Show every line of the data where the word "Ufficio" can be found.

[EXERCISE INPUT — start]

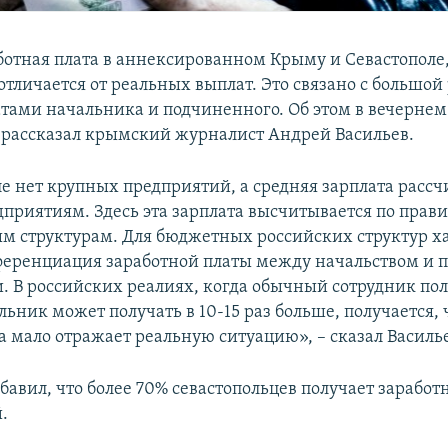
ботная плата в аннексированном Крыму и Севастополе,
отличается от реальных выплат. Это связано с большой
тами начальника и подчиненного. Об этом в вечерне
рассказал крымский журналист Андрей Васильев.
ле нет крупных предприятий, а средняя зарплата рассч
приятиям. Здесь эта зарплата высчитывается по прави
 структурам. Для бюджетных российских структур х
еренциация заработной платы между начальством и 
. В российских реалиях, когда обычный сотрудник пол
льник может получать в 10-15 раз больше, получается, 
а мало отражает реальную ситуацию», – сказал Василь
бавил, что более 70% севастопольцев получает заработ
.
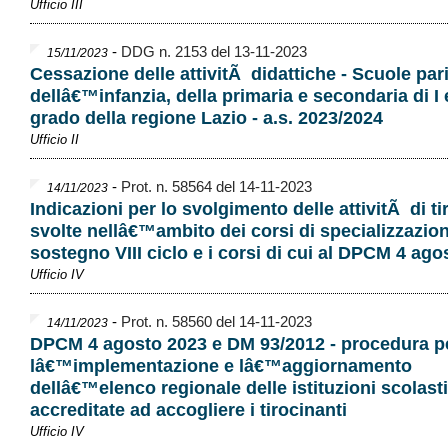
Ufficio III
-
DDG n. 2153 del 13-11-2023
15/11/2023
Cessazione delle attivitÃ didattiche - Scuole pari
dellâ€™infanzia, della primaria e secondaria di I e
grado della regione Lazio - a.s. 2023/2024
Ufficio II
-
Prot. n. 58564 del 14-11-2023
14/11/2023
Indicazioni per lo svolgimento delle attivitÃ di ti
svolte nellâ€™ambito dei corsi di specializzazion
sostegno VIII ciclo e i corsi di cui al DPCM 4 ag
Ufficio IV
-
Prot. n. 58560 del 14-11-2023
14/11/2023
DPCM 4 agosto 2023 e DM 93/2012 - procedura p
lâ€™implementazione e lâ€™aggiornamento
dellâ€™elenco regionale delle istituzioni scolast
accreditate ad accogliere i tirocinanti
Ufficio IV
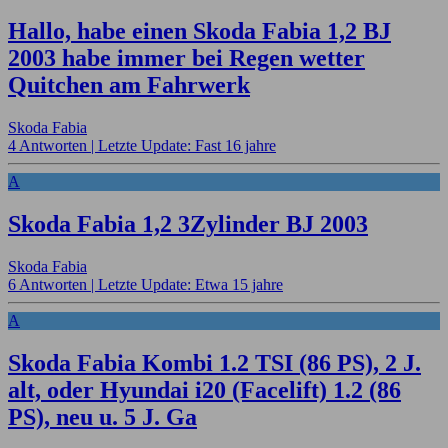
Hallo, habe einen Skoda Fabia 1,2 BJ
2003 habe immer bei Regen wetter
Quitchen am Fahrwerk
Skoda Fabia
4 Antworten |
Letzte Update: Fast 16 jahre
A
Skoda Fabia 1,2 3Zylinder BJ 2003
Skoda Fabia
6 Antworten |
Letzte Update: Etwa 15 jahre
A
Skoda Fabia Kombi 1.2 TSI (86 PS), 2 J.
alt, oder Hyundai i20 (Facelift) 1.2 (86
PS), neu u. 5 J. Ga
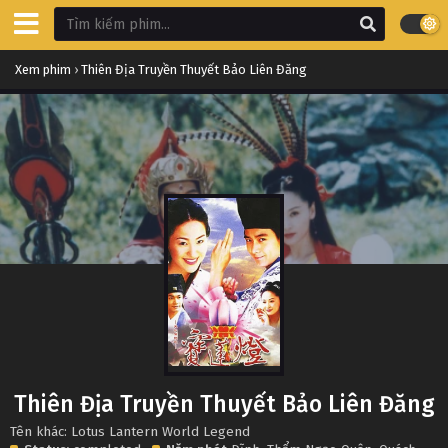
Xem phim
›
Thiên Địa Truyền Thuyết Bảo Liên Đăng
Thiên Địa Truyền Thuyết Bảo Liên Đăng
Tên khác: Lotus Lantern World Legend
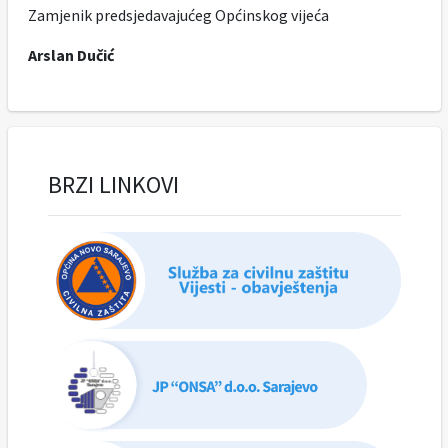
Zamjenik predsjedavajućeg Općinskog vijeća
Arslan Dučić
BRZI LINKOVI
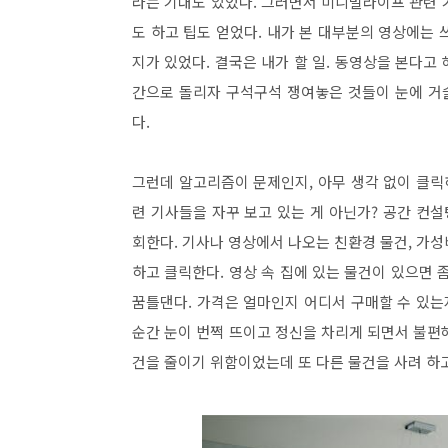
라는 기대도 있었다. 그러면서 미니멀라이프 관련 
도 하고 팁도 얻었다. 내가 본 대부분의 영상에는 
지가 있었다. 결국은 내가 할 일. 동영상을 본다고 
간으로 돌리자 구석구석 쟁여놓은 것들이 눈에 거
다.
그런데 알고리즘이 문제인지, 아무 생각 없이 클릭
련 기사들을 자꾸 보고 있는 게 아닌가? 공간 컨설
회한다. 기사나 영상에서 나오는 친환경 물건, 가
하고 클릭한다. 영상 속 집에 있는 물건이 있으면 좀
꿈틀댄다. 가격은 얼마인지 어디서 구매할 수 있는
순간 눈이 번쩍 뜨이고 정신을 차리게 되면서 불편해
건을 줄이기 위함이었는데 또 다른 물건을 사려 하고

[EXERCISE INPUT — finish]

FINISHED TASK
Ufficio III
Ufficio II
Ufficio IV
Ufficio IV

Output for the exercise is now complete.